# Paper reproduction: Communication-Efficient Distributed SGD using Preamble-based Random Access by Choi Available at https://arxiv.org/abs/2105.09427

Straighfoward reproduction without classes

## Imports and Definitions

In [37]:
# Import needed libraries
import numpy as np # arrays
import matplotlib.pyplot as plt #ploting
import scipy.optimize as sciopt    # linprog
from scipy.optimize import nnls # NNLS SOLVER

In [38]:
# Definitions
K = 10 # Number of datasets distributed over K devices (i.e., 1 data set per device)
numBlocks = 10 # amount of blocks in a gradient vector
blockLength = 8 # block length
L = blockLength*numBlocks # Lenght of w
u =  0.01 # step size or learning rate
T = 1000 # Number of iterations

## Auxiliary functions

Construct the codebook as a scaled cross polytope:
$$ \cal{C}_{cp} = \{ \pm \textrm{R}e_l : \{1,...,\textrm{L}\}\} $$
with $ R = \sqrt{L} $, with $L$ being the block length.

In [39]:
def construct_codebook(blockLength):
    # Construct the codebook as a scaled cross polytope
    R = np.sqrt(blockLength)
    codebook = np.concatenate(((np.eye(blockLength)*R),(np.eye(blockLength)*(-R))),axis=0) + 0 # add zero to fix -0.0 issue
    return codebook

In [40]:
def resolve_quantized_gradient(codebook,norms,cw_indexs):
    # resolves the quantized subvectors into one gradient vector
    g_resolved = np.array([])
    
    for idx,norm in enumerate(norms):
        
        g_resolved = np.concatenate((g_resolved,norm*codebook[idx]),axis=0)
    
    return g_resolved

In [41]:
def quantize(codebook,numBlocks,blockLength,gradient):
        
        codebook = codebook
        
        norms = np.zeros(numBlocks)
        c_idx = np.zeros(numBlocks, int)
        
        for block in range(numBlocks):
            
            begin = block*blockLength
            end = block*blockLength+blockLength
            
            v_d = gradient[begin:end]
            v_til = (v_d)/np.linalg.norm(v_d)
            norms[block] = np.linalg.norm(v_d)
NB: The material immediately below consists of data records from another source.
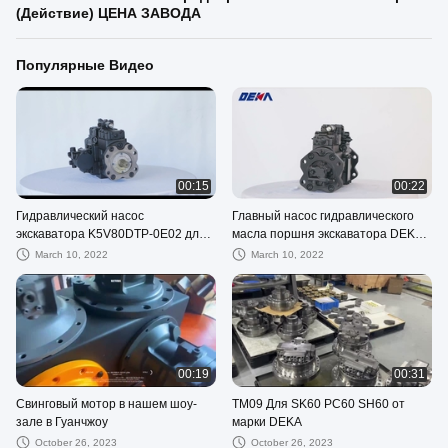
(Действие) ЦЕНА ЗАВОДА
Популярные Видео
00:15
00:22
Гидравлический насос
Главный насос гидравлического
экскаватора K5V80DTP-0E02 для
масла поршня экскаватора DEKA
KOBELCO SK200SR
K5V140DTP-9TBR для насоса
March 10, 2022
March 10, 2022
экскаватора KOBELCO SK330-6E
00:19
00:31
Свинговый мотор в нашем шоу-
TM09 Для SK60 PC60 SH60 от
зале в Гуанчжоу
марки DEKA
October 26, 2023
October 26, 2023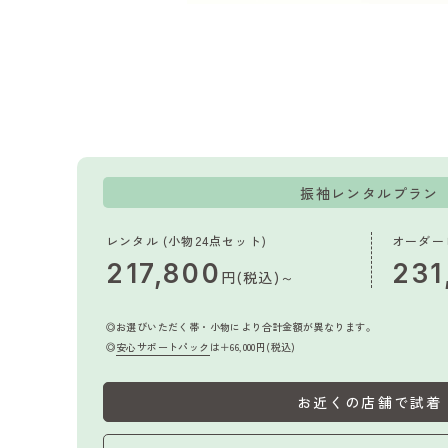
振袖レンタルプラン
レンタル (小物24点セット)
オーダー
217,800
231
円(税込)～
お選びいただく帯・小物により合計金額が異なります。
安心サポートパック
は＋66,000円(税込)
お近くの店舗で試着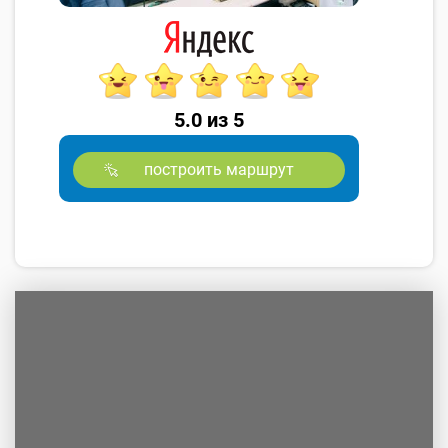
5.0 из 5
построить маршрут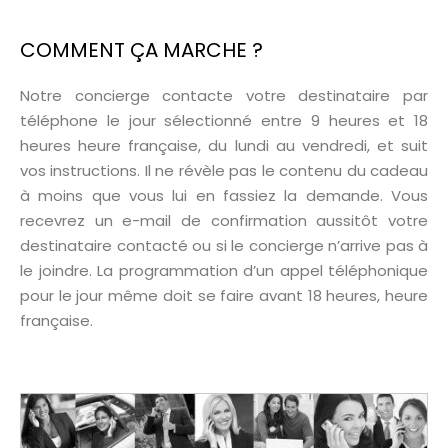
COMMENT ÇA MARCHE ?
Notre concierge contacte votre destinataire par
téléphone le jour sélectionné entre 9 heures et 18
heures heure française, du lundi au vendredi, et suit
vos instructions. Il ne révèle pas le contenu du cadeau
à moins que vous lui en fassiez la demande. Vous
recevrez un e-mail de confirmation aussitôt votre
destinataire contacté ou si le concierge n’arrive pas à
le joindre. La programmation d’un appel téléphonique
pour le jour même doit se faire avant 18 heures, heure
française.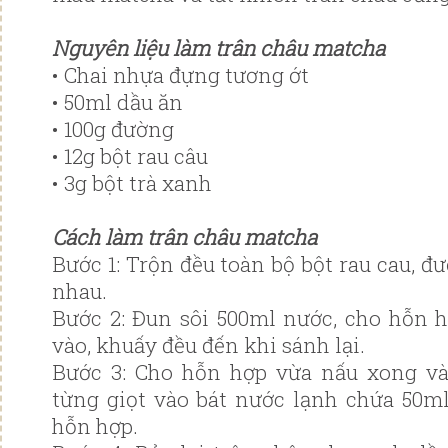
Nguyên liệu làm trân châu matcha
• Chai nhựa đựng tương ớt
• 50ml dầu ăn
• 100g đường
• 12g bột rau câu
• 3g bột trà xanh
Cách làm trân châu matcha
Bước 1: Trộn đều toàn bộ bột rau cau, đư
nhau.
Bước 2: Đun sôi 500ml nước, cho hỗn 
vào, khuấy đều đến khi sánh lại.
Bước 3: Cho hỗn hợp vừa nấu xong v
từng giọt vào bát nước lạnh chứa 50m
hỗn hợp.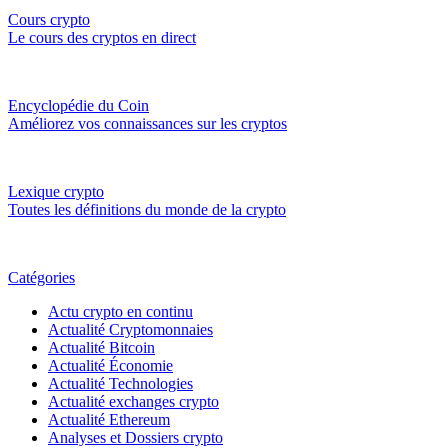
Cours crypto
Le cours des cryptos en direct
Encyclopédie du Coin
Améliorez vos connaissances sur les cryptos
Lexique crypto
Toutes les définitions du monde de la crypto
Catégories
Actu crypto en continu
Actualité Cryptomonnaies
Actualité Bitcoin
Actualité Économie
Actualité Technologies
Actualité exchanges crypto
Actualité Ethereum
Analyses et Dossiers crypto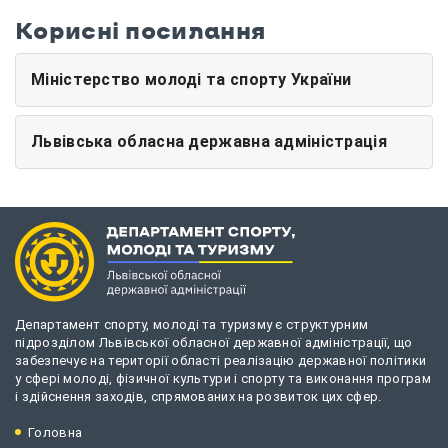
Корисні посилання
Міністерство молоді та спорту України
Львівська обласна державна адміністрація
Департамент спорту, молоді та туризму є структурним
підрозділом Львівської обласної державної адміністрації, що
забезпечує на території області реалізацію державної політики
у сфері молоді, фізичної культури і спорту та виконання програм
і здійснення заходів, спрямованих на розвиток цих сфер.
Головна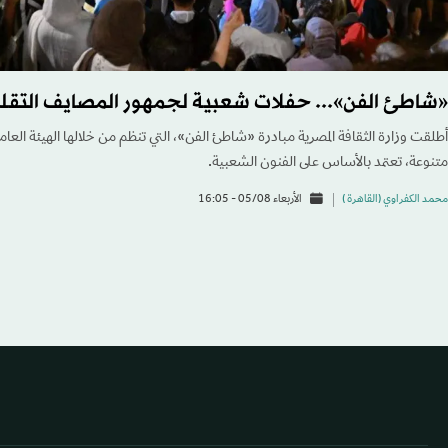
«شاطئ الفن»... حفلات شعبية لجمهور المصايف التقلي
أطلقت وزارة الثقافة المصرية مبادرة «شاطئ الفن»، التي تنظم من خلالها الهيئة العام
متنوعة، تعتمد بالأساس على الفنون الشعبية.
محمد الكفراوي (القاهرة )
الأربعاء 05/08 - 16:05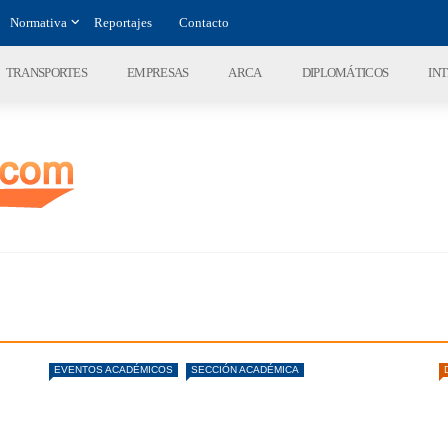
Normativa
Reportajes
Contacto
TRANSPORTES
EMPRESAS
ARCA
DIPLOMÁTICOS
IN
EVENTOS ACADÉMICOS
SECCIÓN ACADÉMICA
            # solving the linear system
            M = codebook.shape[0]
            A = np.concatenate((codebook.T,np.ones((1,M))),axis=0)
            b = np.concatenate((v_til,np.ones(1)),axis=0)
            
            
            a_vec = nnls(A, b)[0] # Using Non-negative Least Squares
            ## scipy.optimize.nnls solves the KKT (Karush-Kuhn-Tucker) conditions for the non-negative least squares problem.

            c_idx[block] = np.random.choice(M, p=a_vec) # use a_vec as probabilities for choosing the codeword
            # print(c_idx[block])
            # a_probs[block] = a_vec[c_idx[block]]
            
        return norms, c_idx # returns the norms and the indexs of the codewords

## Testing

In [43]:
true_g = np.zeros(L)
est_g = np.zeros(L)

for k in range(K):
    
    gradient = np.random.normal(size = L)
    codebook = construct_codebook(blockLength)
    norms, qidx = quantize(codebook,numBlocks,blockLength,gradient)
    grad_resolved = resolve_quantized_gradient(codebook,norms,qidx)
    true_g += gradient*(1/K)
    est_g += grad_resolved*(1/K)
    
mse =  np.sum(np.abs(true_g-est_g)**2)
    
print(mse)    

592.0456928981135